## Exercise data
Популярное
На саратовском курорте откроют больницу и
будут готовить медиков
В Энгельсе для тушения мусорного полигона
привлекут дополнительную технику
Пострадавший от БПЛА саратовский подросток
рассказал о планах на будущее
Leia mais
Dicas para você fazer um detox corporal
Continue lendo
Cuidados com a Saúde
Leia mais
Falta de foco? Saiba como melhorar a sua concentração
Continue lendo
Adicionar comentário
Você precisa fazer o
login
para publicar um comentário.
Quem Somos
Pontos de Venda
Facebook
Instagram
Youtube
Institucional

* * *

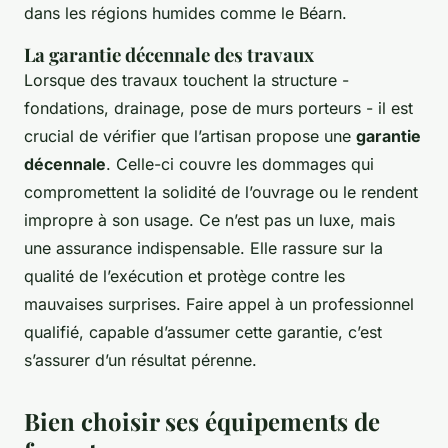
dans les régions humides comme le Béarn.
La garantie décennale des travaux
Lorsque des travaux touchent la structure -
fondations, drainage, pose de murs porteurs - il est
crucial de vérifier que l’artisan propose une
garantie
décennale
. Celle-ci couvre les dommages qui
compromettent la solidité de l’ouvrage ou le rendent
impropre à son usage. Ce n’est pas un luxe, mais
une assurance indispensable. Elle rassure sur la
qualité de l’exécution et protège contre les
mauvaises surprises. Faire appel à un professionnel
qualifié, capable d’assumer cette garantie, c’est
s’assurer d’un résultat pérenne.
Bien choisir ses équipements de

## Prompt
Search the entries for the string "garantie". Copy every line that has it.

## Answer
La garantie décennale des travaux
garantie
qualifié, capable d’assumer cette garantie, c’est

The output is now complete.